Definition
The term unit trust refers to a pooled investment fund that holds assets and distributes profits directly to shareholders. Unit trusts are typically closed-end funds; which means the number of shares is fixed and does not increase or decrease over time.
Explanation
Also referred to as a unit investment trust (UIT), a unit trust (UT) allows investors, or unit holders, to pool their money together to purchase assets. The fund is structured as a trust, with the investors as beneficiaries. Assets held in the trust, and selected by a fund manager, typically include real estate and mortgages in addition to more traditional securities such as stocks and bonds.
The value of the underlying assets can be determined by multiplying the total number of units issued by the trust's Net Asset Value (NAV); although unit shares may sell on the secondary market at prices that are above, or below, the trust's NAV. The advantages of unit trusts include the ease of buying and selling shares (liquidity), and the use of professionals to manage the trust's assets.

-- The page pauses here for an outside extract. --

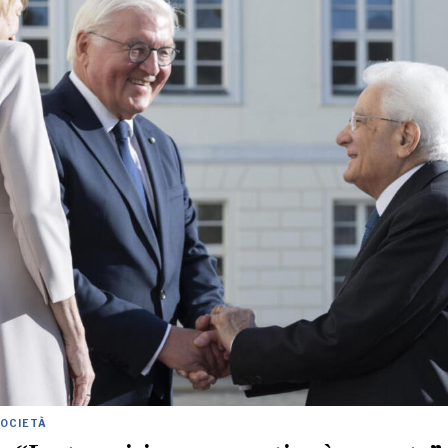
SOCIETÀ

Unlike a mutual fund, the assets in a unit trust investment are not actively traded. Instead, the portfolio will consist of a relatively small number of investments when compared to a mutual fund. UITs may also charge investors a sales fee or load, oftentimes close to 5%. Finally, unit trusts will also carry a termination date, on which the trust will distribute the proceeds from the sale of assets to the unit holders.